Alors, je laisse en suspens. Une façon de me protéger, peut-être. Je ne sais même pas, je ne peux rien dire de certain. Tout est flou, flou. Peut-être cette situation « entre deux », jamais résolue, me satisfait-elle. Ou peut-être m’abuse-je. En refusant de voir. D’ouvrir les yeux. D’être… responsable. Voilà, je refuse peut-être d’être responsable d’un projet commun, d’une ouverture. Parce que je sais qu’à présent, c’est moi qui ai les clefs en mains. Ils me les a données, sans détours, spontanément, il s’est mis à nu, il m’a tout offert. Il me restait plus qu’à ouvrir la porte ou pas.

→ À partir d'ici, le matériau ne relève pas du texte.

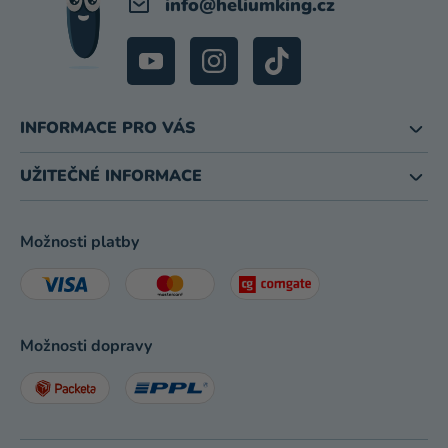
info
@
heliumking.cz
INFORMACE PRO VÁS
UŽITEČNÉ INFORMACE
Možnosti platby
Možnosti dopravy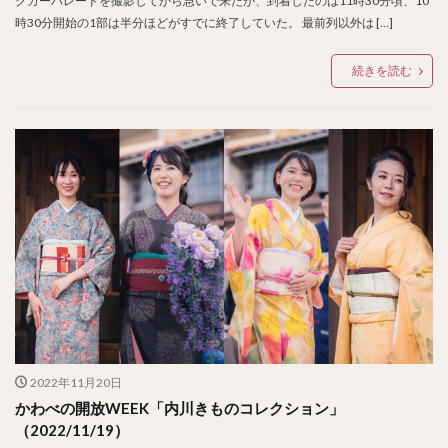
クカーパレードを撮影してから急いで来たが、到着したのは11時30分頃、10
時30分開始の1部は半分ほどがすでに終了していた。 最前列以外は […]
続きを読む
2022年11月20日
かわべの開放WEEK「内川きものコレクション」
（2022/11/19）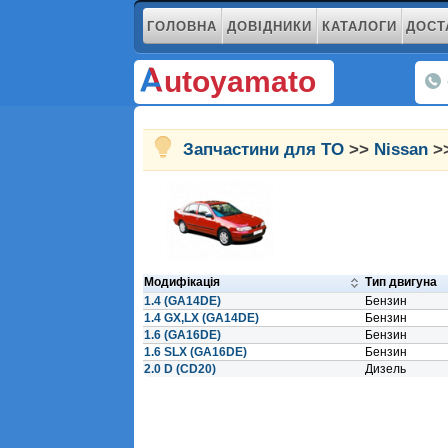
ГОЛОВНА
ДОВІДНИКИ
КАТАЛОГИ
ДОСТ
utoyamato
Запчастини для ТО
>>
Nissan
>>
Модифікація
Тип двигуна
1.4 (GA14DE)
Бензин
1.4 GX,LX (GA14DE)
Бензин
1.6 (GA16DE)
Бензин
1.6 SLX (GA16DE)
Бензин
2.0 D (CD20)
Дизель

Je lui ai signifié que je souhaitais qu’elle reste fermée, mais par mon comportement ouvert, chaleureux, par cet effort de naturel, ne voulant pas tout briser entre nous deux, je l’ai en quelque sorte… laissée entrebâillée. Et des sons s’échappent de cette porte, des odeurs, des bribes de je ne sais quoi, qui m’intriguent, me font me poser des questions sans réponses, croient me livrer des certitudes mais n’en sont absolument pas. Pas de position sur laquelle se camper, pour une fois, c’est moi qui mène la barque, et je crois que ça m’effraie un peu. Passée l’ivresse de se sentir plein d’un pouvoir nouveau, il reste l’appréhension de s’en servir.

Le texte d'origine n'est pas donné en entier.